The man accused of killing a family of four from Fallbrook, Calif. – including two young children – has chosen to represent himself in court, again, as legal proceedings stall once more on a murder trial six years in the making
Charles Merritt is accused of bludgeoning to death his business partner Joseph McStay, as well as McStay’s wife, Summer, and the couple’s sons, 4-year-old Gianni and 3-year-old Joseph Jr.
As prosecutors work to get Merritt to trial in the quadruple-murder, legal proceedings have repeatedly been halted for various reasons.
Last summer, Merritt’s trial was set for Aug. 10, 2015.
At the time, he was being represented by Southern California-based defense attorney Jimmy Mettias, who said he expected prosecutors to allege Merritt used a sledgehammer to kill the McStays after a business dispute with Joseph, and covered his tracks by painting over evidence at the family’s home and burying his victims in the desert.
Mettias said no evidence on the sledgehammer could be traced to Merritt. The attorney also said Merritt had an alibi that would be revealed at trial.
Six months later, Merritt has now fired Mettias and, at a hearing on Tuesday, Merritt elected to represent himself, according to officials with the Superior Court of California, County of San Bernardino.
This isn’t the first time Merritt has opted to act as his own attorney.
In late January 2015, he requested to represent himself, claiming he had six to eight months to live due to congestive heart failure. He also said he could not afford legal representation.
At this point, Merritt’s next court appearance is a disposition hearing slated for Feb. 11 at the San Bernardino Justice Center courthouse. The purpose of that hearing is to determine if Merritt is prepared to proceed to trial.

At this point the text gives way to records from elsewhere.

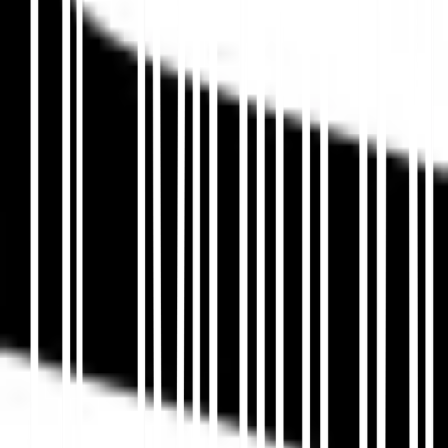
बहुभाषी एसईओ सर्वोत्तम प्रथाएँ
सामग्री को कई देशों में स्केल करने
से पहले लेख।
3. संरचित डेटा और बहुभाषी स्कीमा
कार्यान्वयन
स्कीमा मशीनों को आपके स्थानीय व्यावसायिक डेटा, उत्पादों,
प्रस्तावों, सेवा क्षेत्रों और भाषा वेरिएंट को समझने में मदद करता
है। बहुभाषी स्थानीय एसईओ के लिए, स्कीमा को स्थानीयकृत किया
जाना चाहिए और हर बाजार में एक ही ब्रांड इकाई से जोड़ा जाना
चाहिए।
🏷️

The McStay family vanished from their home north of San Diego County almost six years ago to the day – Feb. 4, 2010. Their sudden disappearance captured international attention and baffled investigators who said there were no signs of a struggle inside the family’s home. Food was left on the kitchen counters and the family’s dogs were left unfed.
Four days later, the McStay family’s 1996 Isuzu Trooper was found in a parking lot near the U.S.-Mexico border in San Ysidro in south San Diego County.
From there, speculation unfolded that the family was in Mexico after the family’s computer records showed searches for travel to Mexico and investigators sifted through a much-talked-about, grainy surveillance video of what appeared to be a family of four crossing the border from San Diego into Mexico.
According to search warrants unsealed last summer, in the McStay family’s abandoned car, detectives found Merritt’s DNA on the steering wheel, shifter, radio and A/C control panel.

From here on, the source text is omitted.